Someone is always upset when they are left off of some list, but
Owners.com, a national brokerage, has published the top 25 metro areas by home
price changes from August-September 2014 compared with August-September 2015.
The data found that the price for a three-bedroom single-family home in Denver,
CO increased nearly 12%, followed by Orlando, FL and Miami, FL at 11.6 percent
and 11 percent, respectively. (Contrast that with the price for a three-bedroom
family home in the New York metropolitan area into New Jersey and Pennsylvania
dropping 6.7 percent.) Other metro areas that round out the top ten in price
increases include Washington-Arlington-Alexandria DC-VA-MD-WV,
Boston-Cambridge, MA, Portland, OR, Pittsburg, PA, Nashville, TN and Tampa, FL.
(Don't ask me what happened to San Francisco.)
Originators or aggregators are usually looking for new products
to expand their repertoire.
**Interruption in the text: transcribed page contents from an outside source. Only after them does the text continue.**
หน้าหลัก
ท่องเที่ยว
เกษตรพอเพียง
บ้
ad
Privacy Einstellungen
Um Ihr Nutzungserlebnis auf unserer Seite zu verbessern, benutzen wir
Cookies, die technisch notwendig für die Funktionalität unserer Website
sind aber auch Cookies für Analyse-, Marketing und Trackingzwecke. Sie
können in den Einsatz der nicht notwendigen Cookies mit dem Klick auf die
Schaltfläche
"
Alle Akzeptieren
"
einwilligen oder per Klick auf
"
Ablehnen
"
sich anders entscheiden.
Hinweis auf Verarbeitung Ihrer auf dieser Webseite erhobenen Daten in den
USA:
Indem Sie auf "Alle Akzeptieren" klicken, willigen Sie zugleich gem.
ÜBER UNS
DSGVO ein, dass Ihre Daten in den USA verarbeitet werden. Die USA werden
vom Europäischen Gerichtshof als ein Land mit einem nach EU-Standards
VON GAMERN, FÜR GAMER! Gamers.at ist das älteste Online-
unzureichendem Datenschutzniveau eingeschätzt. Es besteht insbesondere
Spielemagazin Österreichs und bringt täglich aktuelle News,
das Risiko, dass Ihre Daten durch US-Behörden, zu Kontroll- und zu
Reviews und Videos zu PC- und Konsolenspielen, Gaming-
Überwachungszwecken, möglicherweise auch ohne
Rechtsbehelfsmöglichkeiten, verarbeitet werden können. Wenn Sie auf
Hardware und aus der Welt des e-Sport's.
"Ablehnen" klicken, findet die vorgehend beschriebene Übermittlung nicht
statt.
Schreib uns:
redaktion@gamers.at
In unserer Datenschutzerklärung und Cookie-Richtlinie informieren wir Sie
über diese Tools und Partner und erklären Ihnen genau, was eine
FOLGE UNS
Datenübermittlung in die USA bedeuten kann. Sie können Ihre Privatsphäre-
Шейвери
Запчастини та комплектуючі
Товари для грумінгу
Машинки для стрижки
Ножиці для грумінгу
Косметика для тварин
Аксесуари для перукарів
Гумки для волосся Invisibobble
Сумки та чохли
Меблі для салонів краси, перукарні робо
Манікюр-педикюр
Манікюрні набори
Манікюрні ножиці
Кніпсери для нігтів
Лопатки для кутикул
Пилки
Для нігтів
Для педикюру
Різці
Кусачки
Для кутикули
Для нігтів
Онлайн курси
SG Capital
Partners, a rapidly growing investor with significant assets under
management, has seen growing traction with its diverse range of products in the
Non-Agency/Non-QM and Non-Prime space. SGCP recently redesigned its "Investor Access"
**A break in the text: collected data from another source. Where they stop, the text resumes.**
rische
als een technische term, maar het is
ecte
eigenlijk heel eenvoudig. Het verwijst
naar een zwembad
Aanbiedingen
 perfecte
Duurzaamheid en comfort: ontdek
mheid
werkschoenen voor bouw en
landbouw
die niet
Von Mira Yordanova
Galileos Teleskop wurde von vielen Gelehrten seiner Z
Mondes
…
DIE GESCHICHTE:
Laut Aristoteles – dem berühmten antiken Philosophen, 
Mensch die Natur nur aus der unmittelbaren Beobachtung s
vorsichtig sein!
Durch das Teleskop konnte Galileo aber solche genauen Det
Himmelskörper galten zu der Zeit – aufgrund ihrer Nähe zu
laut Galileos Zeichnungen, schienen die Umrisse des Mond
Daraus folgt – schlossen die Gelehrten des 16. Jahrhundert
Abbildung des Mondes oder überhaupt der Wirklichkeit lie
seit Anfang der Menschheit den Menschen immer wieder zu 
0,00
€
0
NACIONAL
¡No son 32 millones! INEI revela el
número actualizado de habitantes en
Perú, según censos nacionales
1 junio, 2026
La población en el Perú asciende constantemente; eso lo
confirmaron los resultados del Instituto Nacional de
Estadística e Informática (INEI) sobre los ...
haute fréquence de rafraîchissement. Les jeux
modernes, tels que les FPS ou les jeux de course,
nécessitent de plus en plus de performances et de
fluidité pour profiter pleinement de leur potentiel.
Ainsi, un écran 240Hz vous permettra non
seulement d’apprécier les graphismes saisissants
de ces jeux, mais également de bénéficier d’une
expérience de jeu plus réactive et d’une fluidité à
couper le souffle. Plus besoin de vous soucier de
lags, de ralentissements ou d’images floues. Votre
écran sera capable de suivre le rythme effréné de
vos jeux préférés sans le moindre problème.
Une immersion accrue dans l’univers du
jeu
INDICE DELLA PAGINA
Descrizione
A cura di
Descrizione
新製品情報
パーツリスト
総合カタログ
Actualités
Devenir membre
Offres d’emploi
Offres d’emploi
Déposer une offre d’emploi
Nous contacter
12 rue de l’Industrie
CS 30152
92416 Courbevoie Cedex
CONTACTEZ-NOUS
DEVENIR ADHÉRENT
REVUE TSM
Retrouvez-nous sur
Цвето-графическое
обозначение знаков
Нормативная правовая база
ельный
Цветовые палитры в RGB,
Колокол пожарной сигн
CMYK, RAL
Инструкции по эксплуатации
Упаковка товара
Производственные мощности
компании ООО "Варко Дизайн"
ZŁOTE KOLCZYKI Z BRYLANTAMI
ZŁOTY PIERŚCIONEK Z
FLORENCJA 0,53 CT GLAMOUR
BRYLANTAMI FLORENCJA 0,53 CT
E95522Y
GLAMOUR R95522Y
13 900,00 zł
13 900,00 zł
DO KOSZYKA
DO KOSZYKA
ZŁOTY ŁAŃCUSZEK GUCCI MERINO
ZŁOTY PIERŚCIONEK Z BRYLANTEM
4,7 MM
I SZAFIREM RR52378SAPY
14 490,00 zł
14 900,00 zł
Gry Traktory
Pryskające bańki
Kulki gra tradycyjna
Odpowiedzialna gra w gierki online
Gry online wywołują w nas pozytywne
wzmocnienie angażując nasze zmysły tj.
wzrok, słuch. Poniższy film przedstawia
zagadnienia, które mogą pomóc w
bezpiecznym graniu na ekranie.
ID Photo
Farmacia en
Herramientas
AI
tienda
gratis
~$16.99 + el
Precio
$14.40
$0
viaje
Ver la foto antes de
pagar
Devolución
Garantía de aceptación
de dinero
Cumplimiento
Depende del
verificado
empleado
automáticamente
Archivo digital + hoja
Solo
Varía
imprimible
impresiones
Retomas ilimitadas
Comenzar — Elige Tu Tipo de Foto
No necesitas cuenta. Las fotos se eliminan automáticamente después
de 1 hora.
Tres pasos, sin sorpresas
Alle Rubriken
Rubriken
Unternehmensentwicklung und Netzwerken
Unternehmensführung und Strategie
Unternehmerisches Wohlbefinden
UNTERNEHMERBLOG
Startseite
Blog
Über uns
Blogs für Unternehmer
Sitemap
product which is a simplified product for real estate investors focused on LTV
and borrower credit. Guides allow for loan amounts up to $2 million at 75%
LTV, with 3/1 & 5/1 options available. SG's products permit loan
amounts designed to capture MSAs throughout the country. To learn more about
this product or SG Capital's other offerings, please contact: SGCPConduitSales.
Have you ever heard of Caivers? Me neither, but thanks
to Nick S. for passing along the name of the company that is the reporting
agency the FHA or VA would report to when they file a claim for payment - and
that is when the clock starts ticking.
What About the FHA Loan Limits? The FHA's
"floor" and "high cost" loan limits are based on the
baseline loan limit for the GSEs. Specifically, the FHA's conforming loan limit
"floor" and "high cost ceiling" are 65% and 150%,
respectively, of the GSE baseline loan limit. We expect the FHA to announce its
2016 loan limit decision in December, which will include some county-level
differences, but will remain within the same bands as 2015.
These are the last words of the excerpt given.